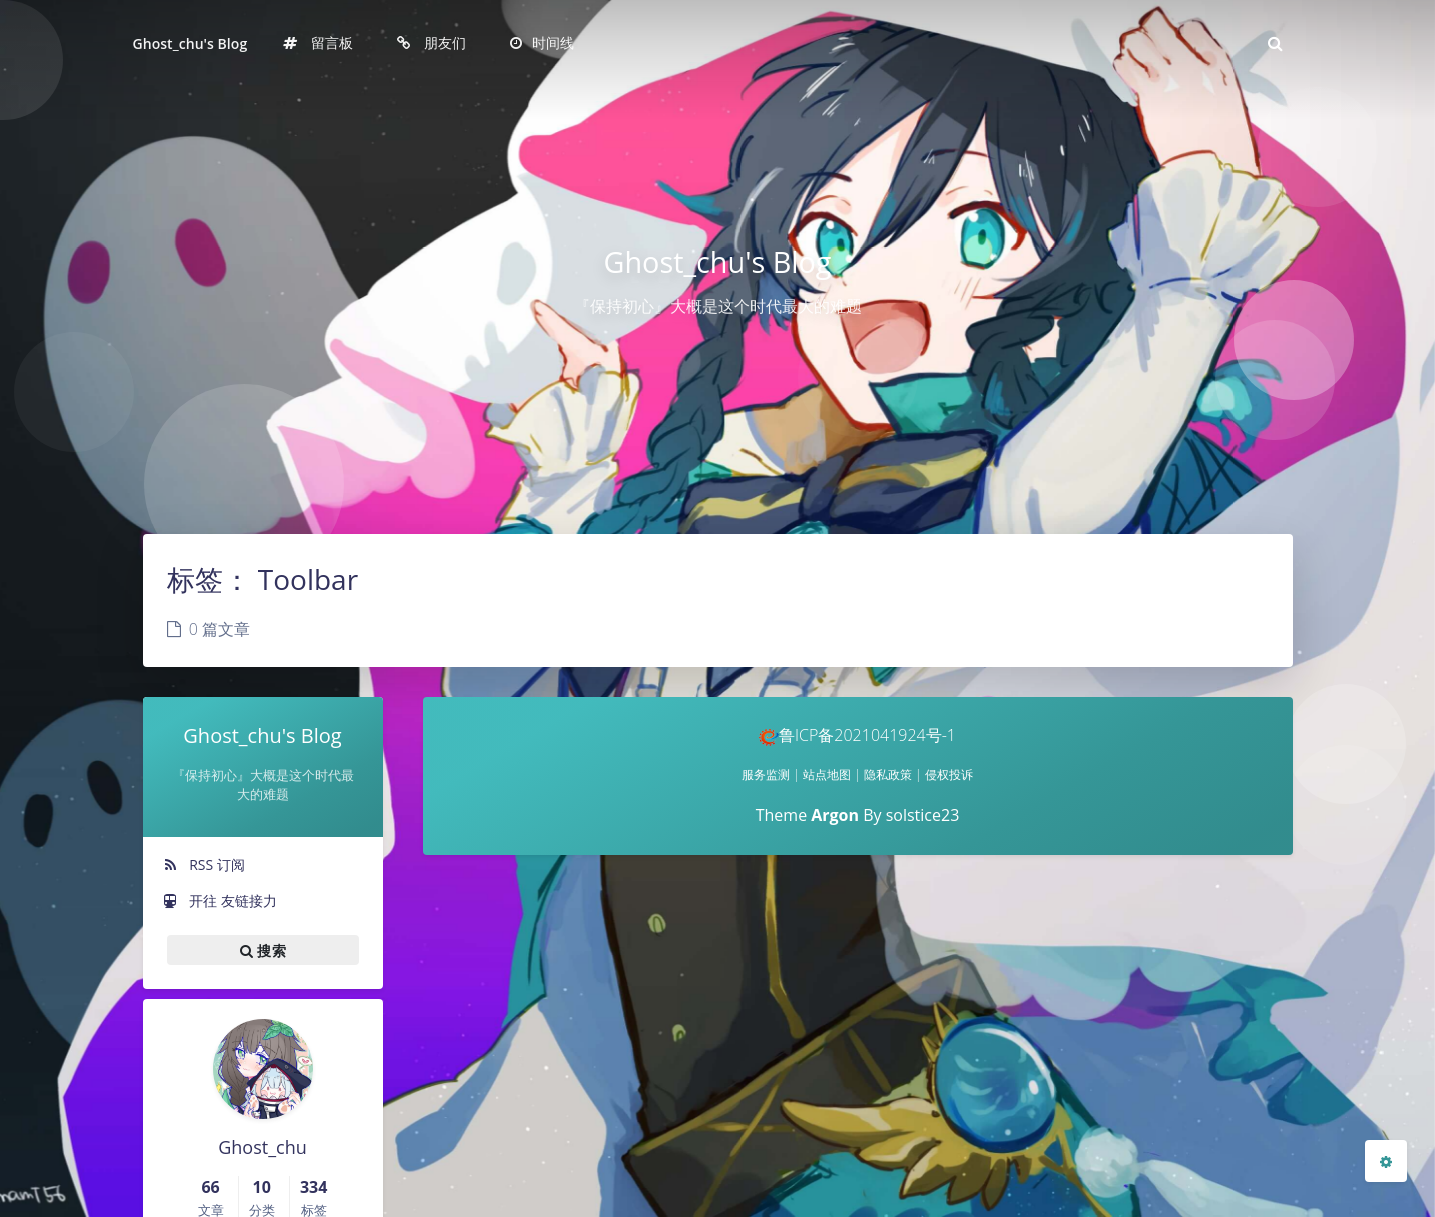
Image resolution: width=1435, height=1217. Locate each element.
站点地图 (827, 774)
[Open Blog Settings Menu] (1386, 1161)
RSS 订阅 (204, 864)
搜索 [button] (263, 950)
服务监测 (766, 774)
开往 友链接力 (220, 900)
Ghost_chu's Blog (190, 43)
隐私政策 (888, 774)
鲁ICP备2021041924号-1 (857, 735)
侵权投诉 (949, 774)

------------------------

-- PROBLEM TO WORK ON --
Starting with the first line of the material, print each line exactly until you have printed the line with "隐私政策 (888, 774)", and skip the pictures.

-- FINISHED TASK --
Image resolution: width=1435, height=1217. Locate each element.
站点地图 (827, 774)
[Open Blog Settings Menu] (1386, 1161)
RSS 订阅 (204, 864)
搜索 [button] (263, 950)
服务监测 (766, 774)
开往 友链接力 (220, 900)
Ghost_chu's Blog (190, 43)
隐私政策 (888, 774)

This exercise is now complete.